Question

The figure shows the stress-strain plot for an aluminium wire, which is stretched by a machine pulling in opposite directions at the ends of the wire. The wire has an initial length of $0.8\text{m}$ and initial cross-sectional area of $2.0\times {10}^{-6}{\text{m}}^2$. How much work is done by the machine on the wire to produce a strain of $1.0\times {10}^{-3}$ $?$

• A. $54.4\text{mJ}$
• B. $56\text{mJ}$
• C. $108.8\text{mJ}$
• D. $128\text{mJ}$

Answer 1

The correct option is B $56\text{mJ}$

Given,
Initial length, $l=0.8\text{m}$,
Initial cross-sectional area, $A=2\times {10}^{-6}{\text{m}}^2$
Strain induced in the wire is $1\times {10}^{-3}$, which is shown by point $\text{Q}$ in figure.

Now, from the figure, stress induced in the wire for given strain is $7\times {10}^7{\text{N/m}}^2$.

The work done by the force from the machine will be stored as elastic potential energy in the wire.
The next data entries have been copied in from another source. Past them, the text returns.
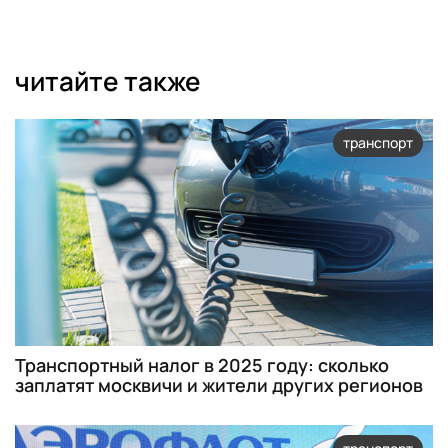
читайте также
транспорт
Транспортный налог в 2025 году: сколько
заплатят москвичи и жители других регионов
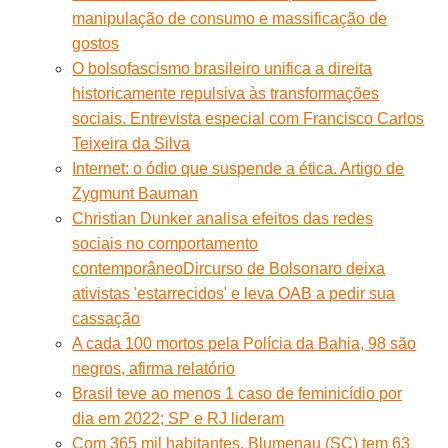
manipulação de consumo e massificação de
gostos
O bolsofascismo brasileiro unifica a direita
historicamente repulsiva às transformações
sociais. Entrevista especial com Francisco Carlos
Teixeira da Silva
Internet: o ódio que suspende a ética. Artigo de
Zygmunt Bauman
Christian Dunker analisa efeitos das redes
sociais no comportamento
contemporâneo
Dircurso de Bolsonaro deixa
ativistas 'estarrecidos' e leva OAB a pedir sua
cassação
A cada 100 mortos pela Polícia da Bahia, 98 são
negros, afirma relatório
Brasil teve ao menos 1 caso de feminicídio por
dia em 2022; SP e RJ lideram
Com 365 mil habitantes, Blumenau (SC) tem 63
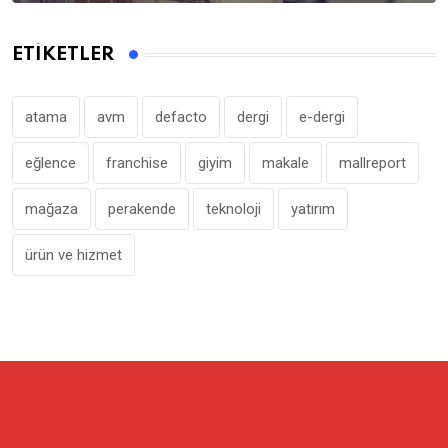
ETIKETLER
atama
avm
defacto
dergi
e-dergi
eğlence
franchise
giyim
makale
mallreport
mağaza
perakende
teknoloji
yatırım
ürün ve hizmet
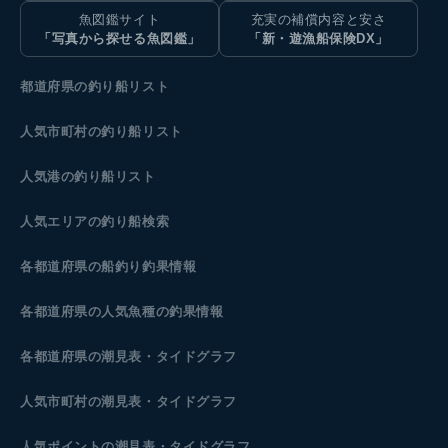
魚図鑑サイト
充実の補償内容と安さ
「写真から探せる魚図鑑」
「新・遊漁船保険DX」
都道府県の釣り船リスト
人気市町村の釣り船リスト
人気港の釣り船リスト
人気エリアの釣り船検索
各都道府県の船釣り釣果情報
各都道府県の人気魚種の釣果情報
各都道府県の潮見表
・タイドグラフ
人気市町村の潮見表・タイドグラフ
人気ポイントの潮見表・タイドグラフ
$\text{Elastic potential energy}=\text{Area of stress-strain curve}\times \text{Volume of the wire}$

$\Delta U=\frac{1}{2}\times \text{stress}\times \text{strain}\times \text{volume}$

$\Rightarrow \Delta U=\frac{1}{2}\times (7\times {10}^7)\times (1\times {10}^{-3})\times (2\times {10}^{-6}\times 0.8)$

$\Rightarrow \Delta U=0.056\text{J}$

$\therefore \Delta U=56\text{mJ}$

Hence, option $\left(b\right)$ is correct answer.